Golden in Fresno, CA shelter
RILEY 45369531
https://www.ccspca.com/adopt-a-dog/?id=45369531
Breed Retriever, Golden
Age 2 Years
Gender Male
Size Large
Intake Date 08/24/2020
Animal Center
559-233-7722
103 S. Hughes Ave
Fresno, CA 93706
559-233-7722 ext.116
[email protected]


----------



## Peri29 (Aug 5, 2017)

Riley seems to break records with adoption candidates... On hold


----------



## 4goldengirls (Jun 10, 2014)

So glad.... I've been seeing so many goldens in shelters lately.


----------



## Peri29 (Aug 5, 2017)

Economy is bad and the social media created golden retriever craze.Still a question mark why they did not opt to surrender to a GR rescue but to a shelter tells us though a lot on his ex-owners.


----------



## mylissyk (Feb 25, 2007)

Peri29 said:


> Economy is bad and the social media created golden retriever craze.Still a question mark why they did not opt to surrender to a GR rescue but to a shelter tells us though a lot on his ex-owners.


You would be surprised how many people have no idea there is such a thing as "rescue", and even more people that think rescue is somehow a bad thing and refuse to turn their dog over to one.
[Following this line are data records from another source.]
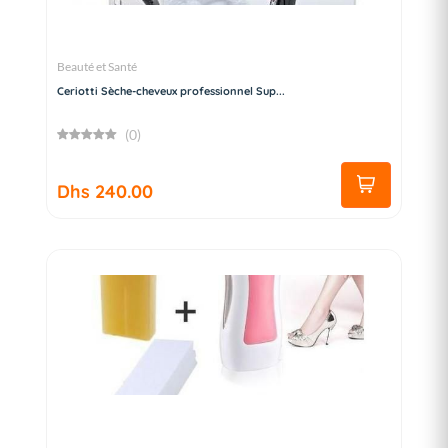
Beauté et Santé
Ceriotti Sèche-cheveux professionnel Sup...
(0)
Dhs 240.00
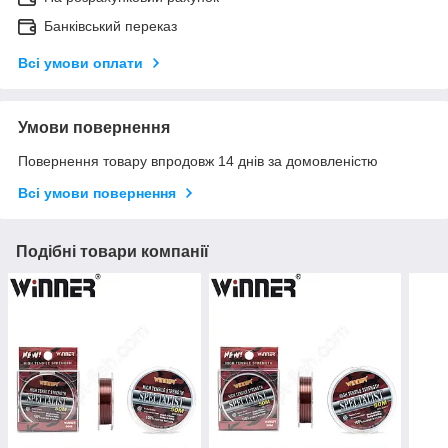
Банківський переказ
Всі умови оплати
Умови повернення
Повернення товару впродовж 14 днів за домовленістю
Всі умови повернення
Подібні товари компанії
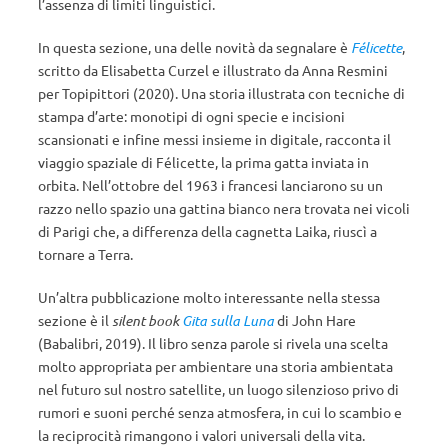
l’assenza di limiti linguistici.
In questa sezione, una delle novità da segnalare è
Félicette
,
scritto da Elisabetta Curzel e illustrato da Anna Resmini
per Topipittori (2020). Una storia illustrata con tecniche di
stampa d’arte: monotipi di ogni specie e incisioni
scansionati e infine messi insieme in digitale, racconta il
viaggio spaziale di Félicette, la prima gatta inviata in
orbita. Nell’ottobre del 1963 i francesi lanciarono su un
razzo nello spazio una gattina bianco nera trovata nei vicoli
di Parigi che, a differenza della cagnetta Laika, riuscì a
tornare a Terra.
Un’altra pubblicazione molto interessante nella stessa
sezione è il
silent book
Gita sulla Luna
di John Hare
(Babalibri, 2019). Il libro senza parole si rivela una scelta
molto appropriata per ambientare una storia ambientata
nel futuro sul nostro satellite, un luogo silenzioso privo di
rumori e suoni perché senza atmosfera, in cui lo scambio e
la reciprocità rimangono i valori universali della vita.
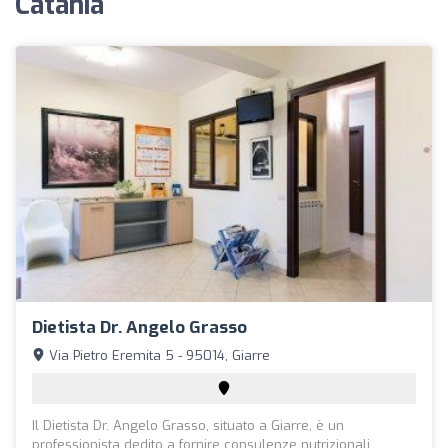
Catania
Dietista Dr. Angelo Grasso
Via Pietro Eremita 5 - 95014, Giarre
Il Dietista Dr. Angelo Grasso, situato a Giarre, è un
professionista dedito a fornire consulenze nutrizionali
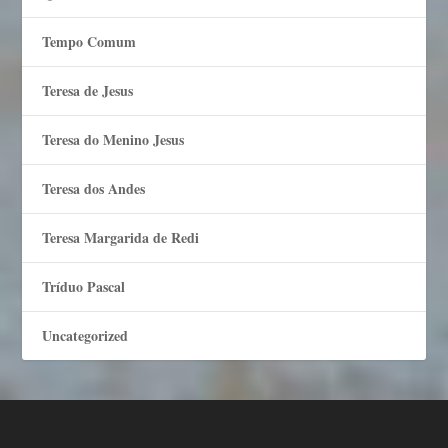
Tempo Comum
Teresa de Jesus
Teresa do Menino Jesus
Teresa dos Andes
Teresa Margarida de Redi
Tríduo Pascal
Uncategorized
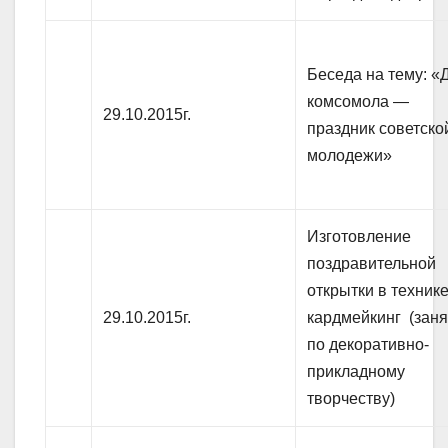
Беседа на тему: «
комсомола —
29.10.2015г.
праздник советско
молодежи»
Изготовление
поздравительной
открытки в техник
29.10.2015г.
кардмейкинг (зан
по декоративно-
прикладному
творчеству)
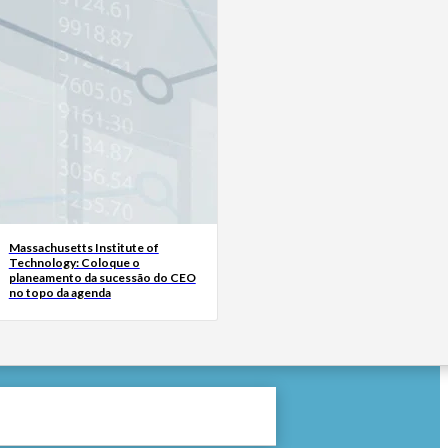
Massachusetts Institute of
Technology: Coloque o
planeamento da sucessão do CEO
no topo da agenda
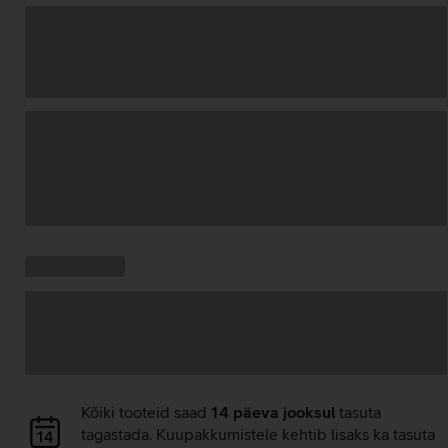
Andmete
laadimine
Kampaania
Andmete
pakkumised:
laadimine
Andmete
Kõiki tooteid saad
14 päeva jooksul
tasuta
laadimine
tagastada. Kuupakkumistele kehtib lisaks ka tasuta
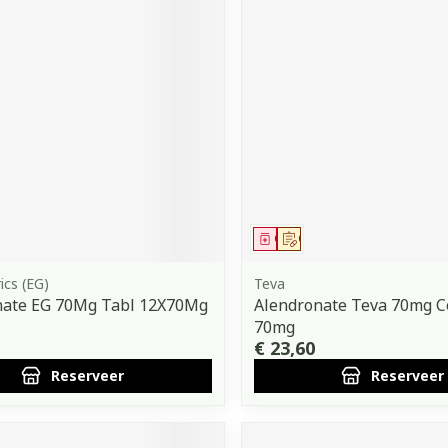
middel
voorschrift
Geneesmiddel
Op voorschrift
ics (EG)
Teva
nate EG 70Mg Tabl 12X70Mg
Alendronate Teva 70mg C
70mg
€ 23,60
Reserveer
Reserveer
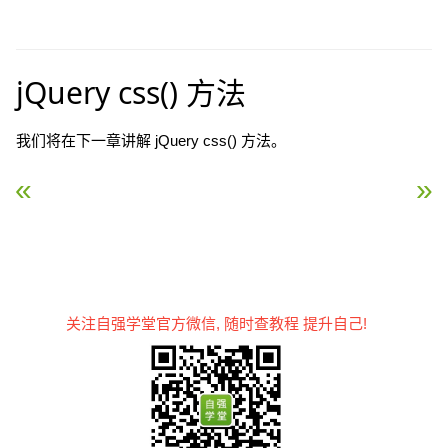
jQuery css() 方法
我们将在下一章讲解 jQuery css() 方法。
« jQuery 删除元素
jQuery css() 方法 »
关注自强学堂官方微信, 随时查教程 提升自己!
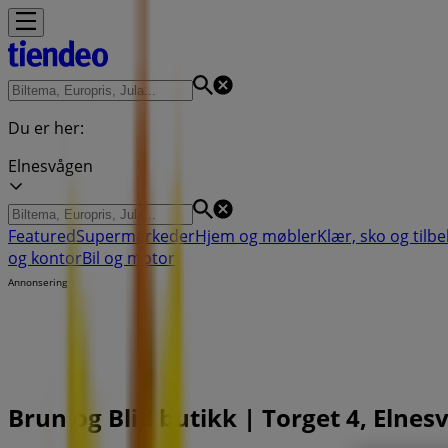
Du er her:
Elnesvågen
Featured
Supermarkeder
Hjem og møbler
Klær, sko og tilb
og kontor
Bil og motor
Annonsering
Brun og Blid butikk | Torget 4, Eln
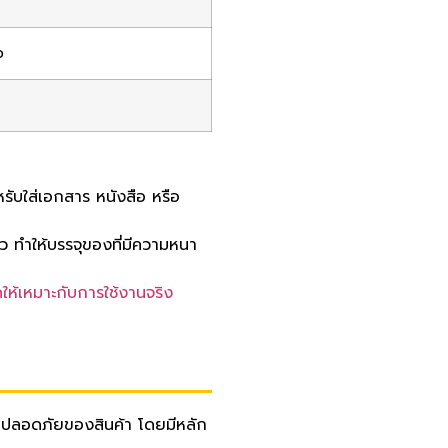
ว
ับใส่เอกสาร หนังสือ หรือ
ว ทำให้บรรจุของที่มีความหนา
ดให้เหมาะกับการใช้งานจริง
ามปลอดภัยของสินค้า โดยมีหลัก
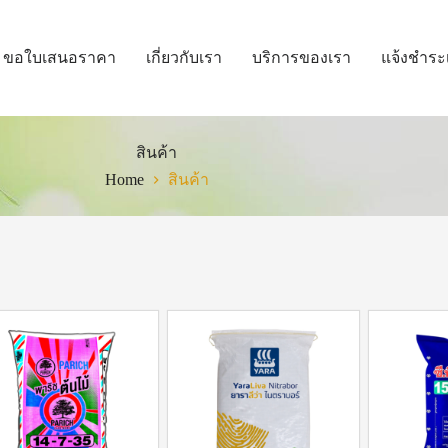
ขอใบเสนอราคา
เกี่ยวกับเรา
บริการของเรา
แจ้งชำระ
สินค้า
Home
สินค้า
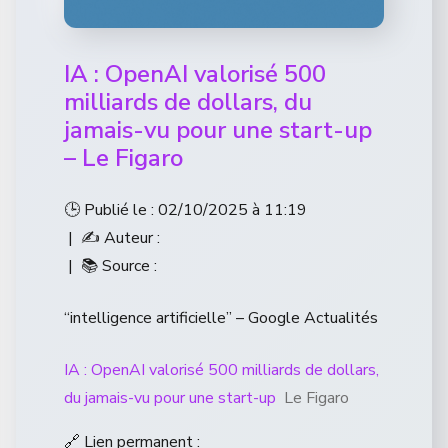
IA : OpenAI valorisé 500
milliards de dollars, du
jamais-vu pour une start-up
– Le Figaro
🕒 Publié le : 02/10/2025 à 11:19
| ✍️ Auteur :
| 📚 Source :
“intelligence artificielle” – Google Actualités
IA : OpenAI valorisé 500 milliards de dollars,
du jamais-vu pour une start-up
Le Figaro
🔗 Lien permanent :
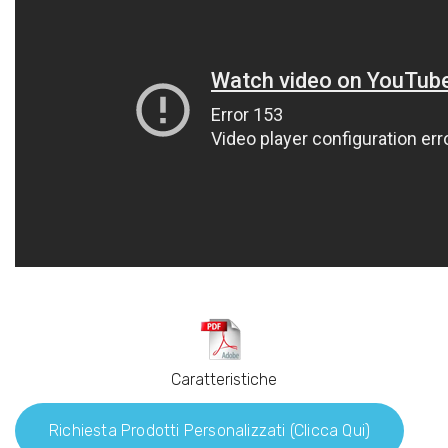
Caratteristiche
Richiesta Prodotti Personalizzati (clicca Qui)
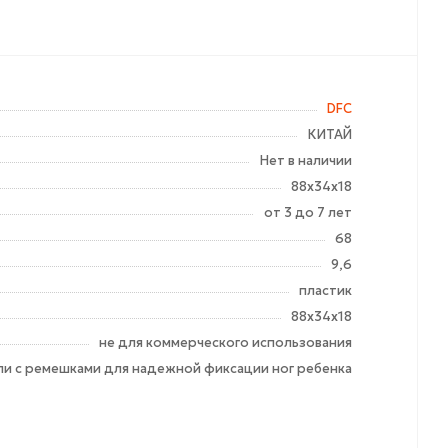
DFC
КИТАЙ
Нет в наличии
88х34х18
от 3 до 7 лет
68
9,6
пластик
88х34х18
не для коммерческого использования
ли с ремешками для надежной фиксации ног ребенка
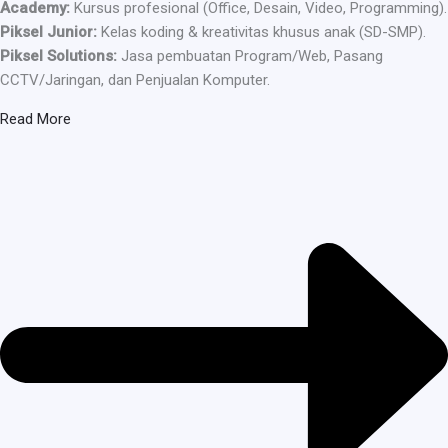
Academy:
Kursus profesional (Office, Desain, Video, Programming).
Piksel Junior:
Kelas koding & kreativitas khusus anak (SD-SMP).
Piksel Solutions:
Jasa pembuatan Program/Web, Pasang
CCTV/Jaringan, dan Penjualan Komputer.
Read More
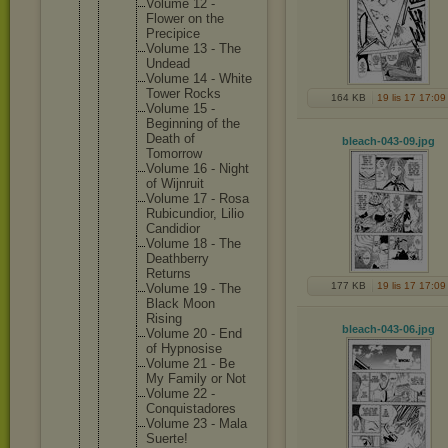
Volume 12 -
Flower on the
Precipic
e
Volume 13 - The
Undead
Volume 14 - White
Tower Rocks
164 KB
19 lis 17 17:09
Volume 15 -
Beginnin
g of the
Death of
bleach-043-09
.jpg
Tomorrow
Volume 16 - Night
of Wijnruit
Volume 17 - Rosa
Rubicund
ior, Lilio
Candidio
r
Volume 18 - The
Deathber
ry
Returns
177 KB
19 lis 17 17:09
Volume 19 - The
Black Moon
Rising
bleach-043-06
.jpg
Volume 20 - End
of Hypnosis
e
Volume 21 - Be
My Family or Not
Volume 22 -
Conquist
adores
Volume 23 - Mala
Suerte!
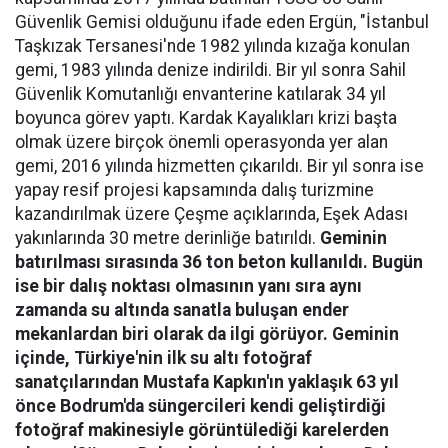
Güvenlik Gemisi olduğunu ifade eden Ergün, "İstanbul
Taşkızak Tersanesi'nde 1982 yılında kızağa konulan
gemi, 1983 yılında denize indirildi. Bir yıl sonra Sahil
Güvenlik Komutanlığı envanterine katılarak 34 yıl
boyunca görev yaptı. Kardak Kayalıkları krizi başta
olmak üzere birçok önemli operasyonda yer alan
gemi, 2016 yılında hizmetten çıkarıldı. Bir yıl sonra ise
yapay resif projesi kapsamında dalış turizmine
kazandırılmak üzere Çeşme açıklarında, Eşek Adası
yakınlarında 30 metre derinliğe batırıldı.
Geminin
batırılması sırasında 36 ton beton kullanıldı. Bugün
ise bir dalış noktası olmasının yanı sıra aynı
zamanda su altında sanatla buluşan ender
mekanlardan biri olarak da ilgi görüyor. Geminin
içinde, Türkiye'nin ilk su altı fotoğraf
sanatçılarından Mustafa Kapkın'ın yaklaşık 63 yıl
önce Bodrum'da süngercileri kendi geliştirdiği
fotoğraf makinesiyle görüntülediği karelerden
Glad he has adoption interest at the shelter though, and I hope he goes to a good home.


----------



## Peri29 (Aug 5, 2017)

mylissyk said:


> You would be surprised how many people have no idea there is such a thing as "rescue", and even more people that think rescue is somehow a bad thing and refuse to turn their dog over to one. Glad he has adoption interest at the shelter though, and I hope he goes to a good home.


Therefore it is very important for rescues to share before & after pictures with intervals.


----------